What does it take for people to enjoy their online, digital experience without getting scammed?
Hosted by Wizer's Chris Roberts, featuring Joanna Udo, Gabriel Friedlander, Ryan Cloutier, & Christopher Sant.*
Security is daunting; Even I think so, and I work here. How do we get influencers to care, chefs, marketing professionals, anyone who isn't us? How can we make cybersecurity accessible and not daunting, because it affects everybody?
Let's hit on the big points (the giant headers, and the quotes from the panel follow. Quotes are slightly paraphrased. I'm working on the journalistic integrity to keep it short while not bastardizing the answer.)
Try to connect to the audience. Get them to understand how serious security is without making it big and scary.
FRIEDLANDER: It's really about how do we communicate it, we have to make it personal.
UDO: We talk about Target being hacked, people lost something, credit card information was stolen, but people don't really connect to that.
That's true. I care because
A) I'm about security, and
B) I'm an avid Target shopper. Still!
If I still consider the risk worth it to continue shopping there and I know what's happening, the ordinary user probably stopped caring years ago.
Cyber education has not kept up with the tech.
Yep. When I was growing up, there was a lot of 'online stranger danger' warnings and education. Look at sitcoms in the 90s where kids talked on giant towers, reading CRT monitors in IRC chat rooms and ended up in someone's basement. It seems that, with the rapid advancement of technology, education has not kept up.
Someone in the chat asked:
[w]hy is C suite not serious about security awareness? and how best to convince employee to embrace security awareness?
SANT: I think it's a different engagement approach - Showing a gamified experience where you split the board in two, half get to be the attacker, half get to be the defender, you pick cool hacker names.
(He encourage explaining reconnaissance activities - Show C-Suite members how much information about themselves - and their families - are out there. It makes sense. My thoughts are you can certainly get people to care if you have information that can be used to threaten their families).
UDO: We made security a thing we check off - 'Compliance'. Why is it not part of someone's performance review? Nobody ever goes 'Dang, you have really, really bad security hygiene.' We need to tie it more into everyday stuff.
Be Nice(r)
SANT: Security professionals get phished all the time, we're all humans. Bringing it down a level and not calling people 'the weakest link' is a good approach.
FRIEDLANDER: Emotions drive us to make decisions and act. If we cool down, we sleep overnight, we come back to it, we can, analytically, review what is going on.

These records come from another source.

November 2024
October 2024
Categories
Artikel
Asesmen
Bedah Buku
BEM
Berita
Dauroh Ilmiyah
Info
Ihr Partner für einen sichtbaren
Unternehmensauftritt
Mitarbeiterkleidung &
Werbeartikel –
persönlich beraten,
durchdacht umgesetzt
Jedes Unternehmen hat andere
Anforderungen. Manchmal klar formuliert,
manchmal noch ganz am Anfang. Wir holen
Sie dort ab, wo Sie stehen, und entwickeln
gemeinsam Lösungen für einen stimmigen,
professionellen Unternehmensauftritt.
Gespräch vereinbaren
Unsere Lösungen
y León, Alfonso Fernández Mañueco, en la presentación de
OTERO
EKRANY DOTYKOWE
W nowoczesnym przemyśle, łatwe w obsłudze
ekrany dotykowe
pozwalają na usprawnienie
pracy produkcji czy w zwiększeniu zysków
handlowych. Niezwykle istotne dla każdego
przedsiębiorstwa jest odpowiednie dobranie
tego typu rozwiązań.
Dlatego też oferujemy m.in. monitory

We're not emotionally affected anymore.
I am learning this. Sometimes, in 2020, I'll get annoyed at my mother asking me if every single thing she's doing on her phone is okay, is it safe, and I need to have more patience. Especially as she has found some cool tools I didn't know about.
The fact that this is a valued skill in IT gives me hope.

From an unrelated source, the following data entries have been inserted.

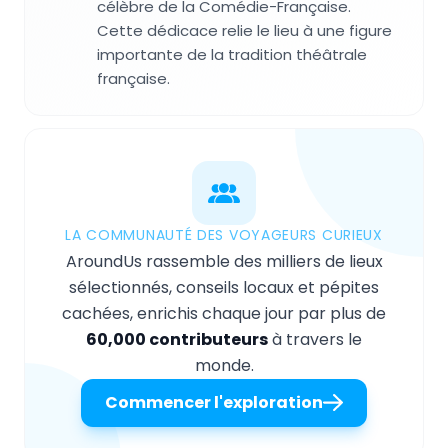
célèbre de la Comédie-Française.
Cette dédicace relie le lieu à une figure
importante de la tradition théâtrale
française.
LA COMMUNAUTÉ DES VOYAGEURS CURIEUX
AroundUs rassemble des milliers de lieux
sélectionnés, conseils locaux et pépites
cachées, enrichis chaque jour par plus de
60,000 contributeurs
à travers le
monde.
Commencer l'exploration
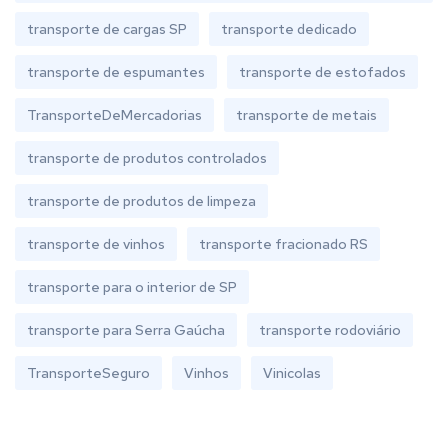
transporte de cargas SP
transporte dedicado
transporte de espumantes
transporte de estofados
TransporteDeMercadorias
transporte de metais
transporte de produtos controlados
transporte de produtos de limpeza
transporte de vinhos
transporte fracionado RS
transporte para o interior de SP
transporte para Serra Gaúcha
transporte rodoviário
TransporteSeguro
Vinhos
Vinicolas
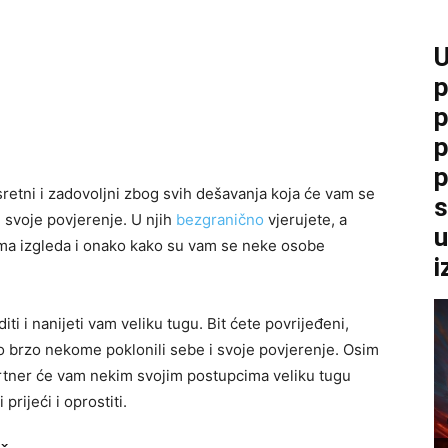
U
p
p
p
p
retni i zadovoljni zbog svih dešavanja koja će vam se
s
 svoje povjerenje. U njih
bezgranično
vjerujete, a
u
ama izgleda i onako kako su vam se neke osobe
i
ti i nanijeti vam veliku tugu. Bit ćete povrijeđeni,
tako brzo nekome poklonili sebe i svoje povjerenje. Osim
artner će vam nekim svojim postupcima veliku tugu
prijeći i oprostiti.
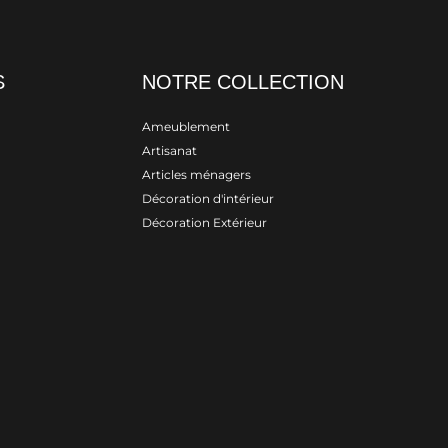
S
NOTRE COLLECTION
Ameublement
Artisanat
Articles ménagers
Décoration d'intérieur
Décoration Extérieur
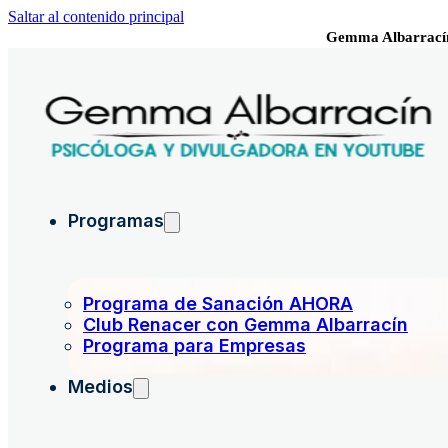
Saltar al contenido principal
Gemma Albarrací
Programas
Programa de Sanación AHORA
Club Renacer con Gemma Albarracín
Programa para Empresas
Medios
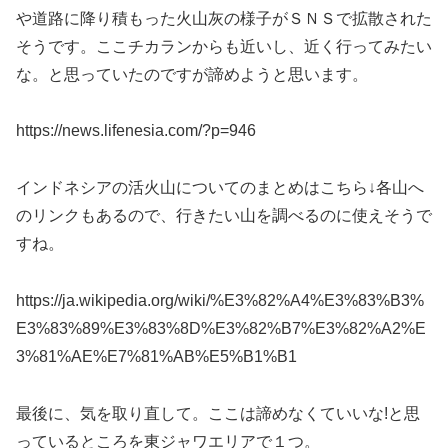
や道路に降り積もった火山灰の様子がＳＮＳで拡散された
そうです。ここチカランからも近いし、近く行ってみたい
な。と思っていたのですが諦めようと思います。
https://news.lifenesia.com/?p=946
インドネシアの活火山についてのまとめはこちら↓各山へ
のリンクもあるので、行きたい山を調べるのに使えそうで
すね。
https://ja.wikipedia.org/wiki/%E3%82%A4%E3%83%B3%
E3%83%89%E3%83%8D%E3%82%B7%E3%82%A2%E
3%81%AE%E7%81%AB%E5%B1%B1
最後に、気を取り直して。ここは諦めなくていいな!と思
っているところを東ジャワエリアで１つ。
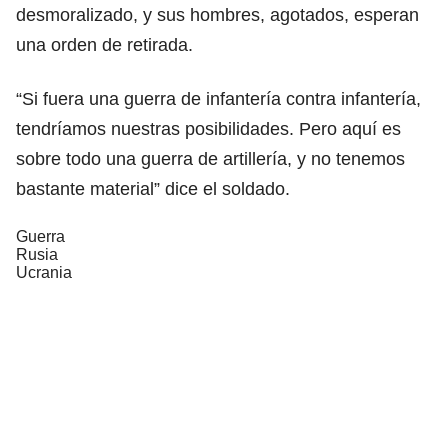
desmoralizado, y sus hombres, agotados, esperan
una orden de retirada.
“Si fuera una guerra de infantería contra infantería,
tendríamos nuestras posibilidades. Pero aquí es
sobre todo una guerra de artillería, y no tenemos
bastante material” dice el soldado.
Guerra
Rusia
Ucrania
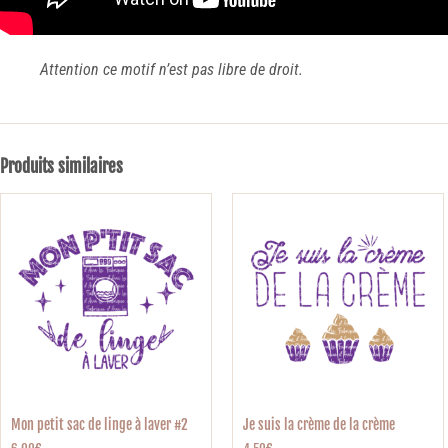
Attention ce motif n’est pas libre de droit.
Produits similaires
Mon petit sac de linge à laver #2
Je suis la crème de la crème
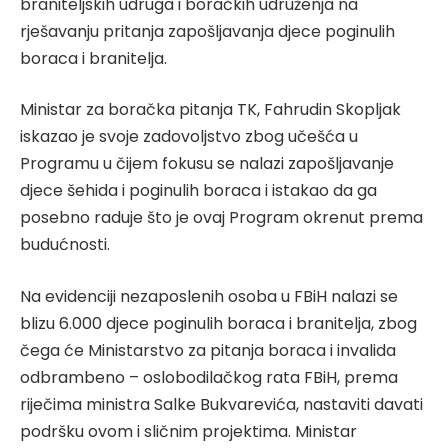
braniteljskih udruga i boračkih udruženja na
rješavanju pritanja zapošljavanja djece poginulih
boraca i branitelja.
Ministar za boračka pitanja TK, Fahrudin Skopljak
iskazao je svoje zadovoljstvo zbog učešća u
Programu u čijem fokusu se nalazi zapošljavanje
djece šehida i poginulih boraca i istakao da ga
posebno raduje što je ovaj Program okrenut prema
budućnosti.
Na evidenciji nezaposlenih osoba u FBiH nalazi se
blizu 6.000 djece poginulih boraca i branitelja, zbog
čega će Ministarstvo za pitanja boraca i invalida
odbrambeno – oslobodilačkog rata FBiH, prema
riječima ministra Salke Bukvarevića, nastaviti davati
podršku ovom i sličnim projektima. Ministar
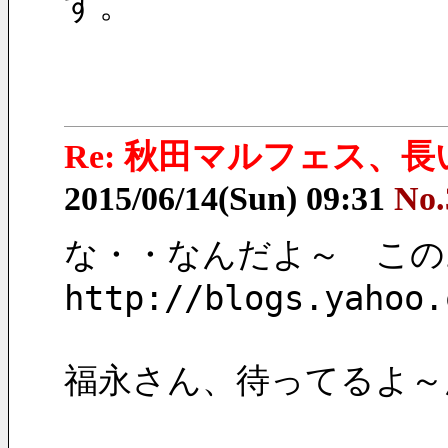
す。
Re: 秋田マルフェス、
2015/06/14(Sun) 09:31
No.
な・・なんだよ～　この
http://blogs.yahoo.
福永さん、待ってるよ～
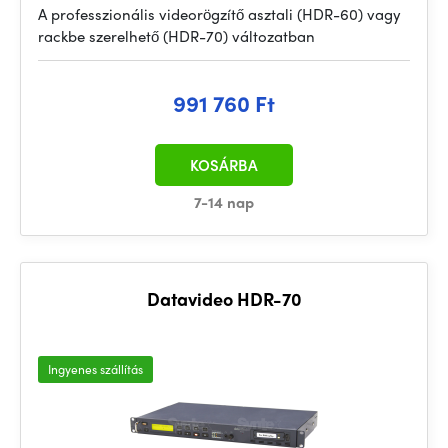
A professzionális videorögzítő asztali (HDR-60) vagy
rackbe szerelhető (HDR-70) változatban
991 760 Ft
KOSÁRBA
7-14 nap
Datavideo HDR-70
Ingyenes szállítás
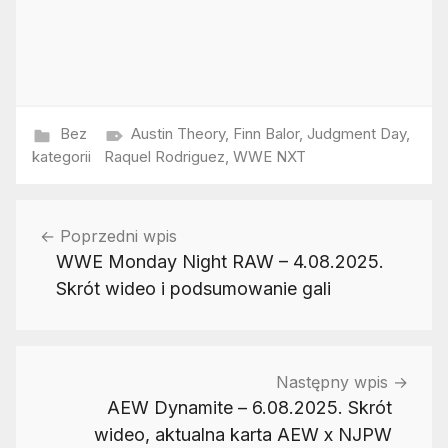
Bez
Austin Theory
,
Finn Balor
,
Judgment Day
,
kategorii
Raquel Rodriguez
,
WWE NXT
Nawigacja
Poprzedni wpis
wpisu
WWE Monday Night RAW – 4.08.2025.
Skrót wideo i podsumowanie gali
Następny wpis
AEW Dynamite – 6.08.2025. Skrót
wideo, aktualna karta AEW x NJPW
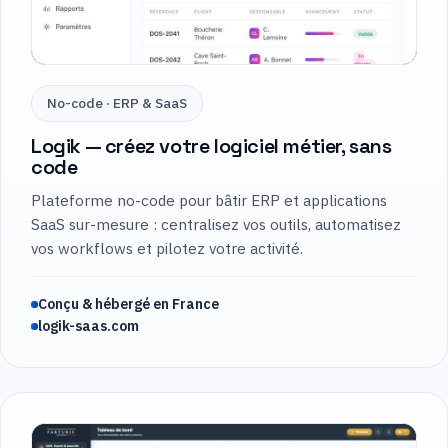
No-code · ERP & SaaS
Logik — créez votre logiciel métier, sans
code
Plateforme no-code pour bâtir ERP et applications
SaaS sur-mesure : centralisez vos outils, automatisez
vos workflows et pilotez votre activité.
Conçu & hébergé en France
logik-saas.com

Make things easier for people to understand.
CLOUTIER: If I make the user jump through 100 steps to use my product safely, I've lost them at step 3.

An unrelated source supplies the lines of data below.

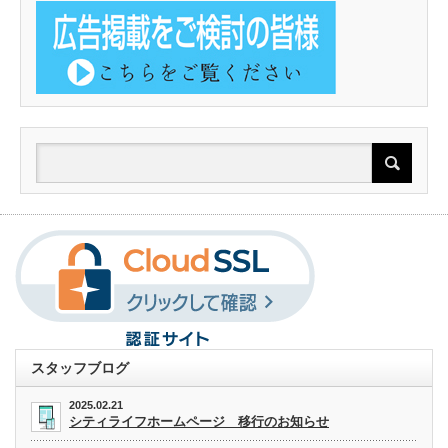
スタッフブログ
2025.02.21
シティライフホームページ 移行のお知らせ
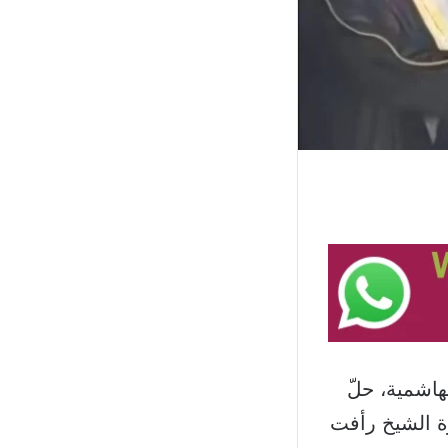
هاشمية، حلّ
رة الشيخ رأفت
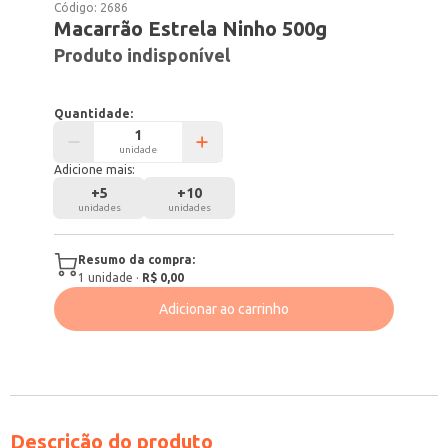
Código:
2686
Macarrão Estrela Ninho 500g
Produto indisponível
Quantidade:
unidade
Adicione mais:
+
5
+
10
unidades
unidades
Resumo da compra:
1
unidade
·
R$ 0,00
Adicionar ao carrinho
Descrição do produto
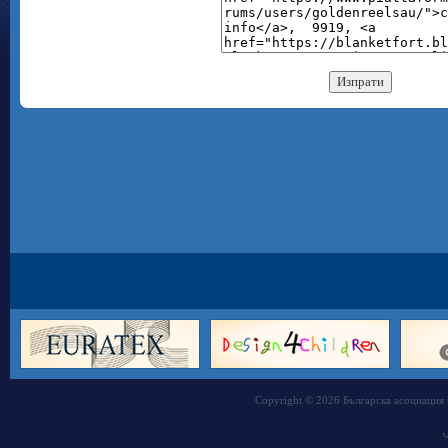
Copyright © 2026 Българска асоциация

FRIEDLANDER: We have to think 'Will people share this?', and this is crucial in the mindset of a security context.
Screenshots. Arrows. Red circles in MS Paint. Clear instructions help.
That is part of why I am interested in giving UX feedback and website auditing - "If this is hard for me to understand, what about people who aren't 'techy'?"
When people would approach me at the cell phone booth, asking "How do I get my email in this app and not this one.", part of me did ask if they had bothered to try or interact with the device.
This was in 2013; Touchscreens were not rare. There's only one way to interface with the device, but it was still seen as scary. "What if I broke something? better take it to someone else." - and that wasn't even regarding security (Sort of - What kind of email app is this? Is it the stock Android/iOS one or a random one?)
wizer-training.com is available for your user-education needs. This was not a paid post. You can watch the panel here, and read more notes at that link.
I actually know the first 3 people! I'm sure the other two are great.